Factz

Edmonton’s Newest Player Celebrates Canadian Hockey’s Legacy of Rape Culture

The Canucks drafted Jake Virtanen in the first round of the 2014 draft.

He played five and a half seasons with his original team before being placed on leave in May of 2021 due to allegations of rape.

This July, he went on trial for that rape. The victim was put through the typical ringer of the “good ol’ boys” club, with the defense calling on a litany of stereotypes and misogynistic tropes to paint her as a bad girl who changed her mind and wants to ruin someone’s life now. The defense attorney later apologized for that line of questioning, but the damage was done, and the seeds of doubt were planted.

The victim, for her part, was collected and clear with her statements, among which was, “I thought saying no, I don’t want to do this and physically pushing him off of me was enough. What else did I have to say?”

Apparently, according to the defense, she should have made something up: that she was on her period, that she had a yeast infection. According to the defense, all she needed was the right excuse to avoid being raped, and it was on her for failing to come up with one. The victim, 18 at the time of the assault, testified clearly that she did not consent to sex with Virtanen, but he was found not guilty anyway.

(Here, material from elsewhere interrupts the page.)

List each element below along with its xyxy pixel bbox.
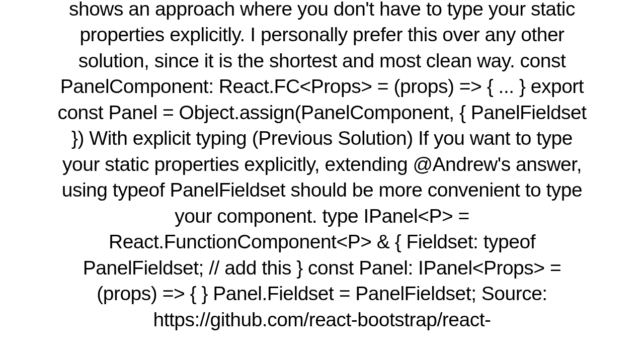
document-body: shows an approach where you don't have t… bbox=[45, 0, 599, 332]
document-text: shows an approach where you don't have t… bbox=[57, 0, 586, 330]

While Virtanen was on leave, the Canucks investigated the incident, and whatever they found was enough to buy his contract and set him free – even if the court failed to find the same burden of proof met.

And then, in the best spirit of Canadian hockey and the rape club it pretends not to be, the Edmonton Oilers picked up Virtanen like he wasn’t just in court trying to defend raping someone.

Virtanen’s slap on the wrist and subsequent celebration of criminality by the Oilers comes against the backdrop of revelations of a horrifying assault by eight hockey players that occurred in 2003. During a Hockey Canada event, the players assaulted an unconscious woman on camera, one player at one point even turning to the camera and promising, “a f—ing lamb roast.” This incident was made public the same month Virtanen was found “not guilty.”

Hockey can pretend all it wants to be an elevated and sophisticated game, not slogging through the mud like football or soccer, but what it’s become is the elite ol’ boys club that sets women up to be assaulted and then punishes them for looking for justice.

And the Oilers co-signing Virtanen’s behavior by, well, signing him – it tells you all you need to know about the leadership.